Like most students at the University, Leah Wong, accounting senior and founder of the Caribbean Students Association, was looking for a place to fit in.
Wong said Louisiana does not have as many Caribbean-born people as Georgia or Florida, so these students must stick together.
“The very few Caribbean people that were here, we just decided that we needed to start a platform so that new students and incoming freshman could have a support system to transition from life in the Caribbean to how it is here in Louisiana,” Wong said. “Just to have people to depend on, a social support group.”
The club held its first meeting March 19 and hosted members from many Caribbean islands, including Jamaica, Trinidad and Haiti.
Wong said there are many projects in the works from the budding organization. The first will take place at the International Fusion Festival on April 18.
“We have a dance troupe for that, and that’s probably the most fun part about it now,” Wong said. “Because, naturally, being from the Caribbean, you love to dance, and so we practice three times a week, and we’re putting a lot of effort into it.”
CSA also hopes to collaborate with fashion-minded students on campus to create elaborate Caribbean-inspired Carnival costumes.
Wong, who was a fashion major at Savannah College of Art and Design before coming to the University, said she loves fashion but needed a more “practical degree.”
“I know if I go back to the Caribbean, there’s not much you can do with an art degree,” Wong said. “There’s so much more opportunity here in the US. So just to be safe, I did accounting.”

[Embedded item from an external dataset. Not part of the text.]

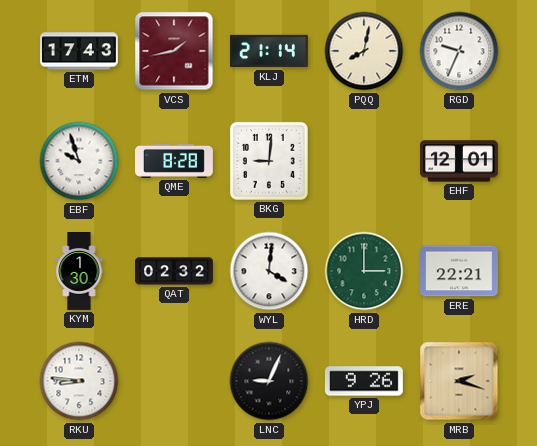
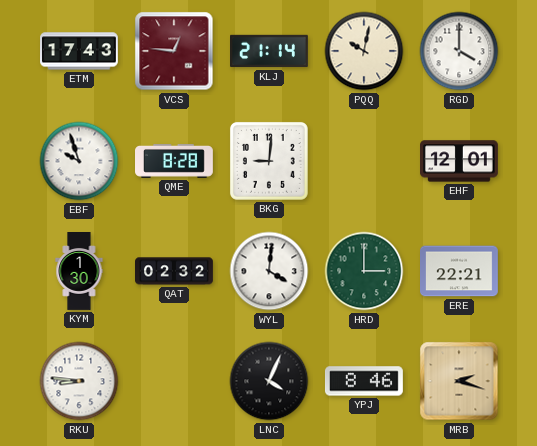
VCS: 1:43 -> 12:46
PQQ: 8:02 -> 10:02
RGD: 9:34 -> 4:00
LNC: 9:04 -> 4:04
YPJ: 9:26 -> 8:46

Wong said she also hopes Caribbean students can network and find new job opportunities through the newly founded organization.
The most ambitious of the team’s plans will begin to take shape next semester — the club’s own version of J’ouvert, a Caribbean street party during Carnival, is underway.
Wong said she thinks Louisiana residents will appreciate the colorful and wild party.
But Wong, who is from the Bahamas, is not the first person to start a club for Caribbean students. Wong said she first approached a student in the library with her proposal for the Caribbean club because of his Jamaican accent.
As it turned out, he tried to start a similar organization in 2003 and supported her idea.
“So he went and reached out to some of the Caribbean students he knew, and we kind of all came together,” Wong said.
CSA is open to all students with an interest in Caribbean culture. The club draws many of its members from the International Student Association.
“The Caribbean also has a really large Indian population, surprisingly,” Wong said. “So, we have a lot of people who want to come out and support.”
The club meets every Thursday at 5:30, and like all new clubs on campus, Wong said they are going through the motions of founding a club.
Eventually, CSA hopes to raise enough money to attend the annual conference in Miami.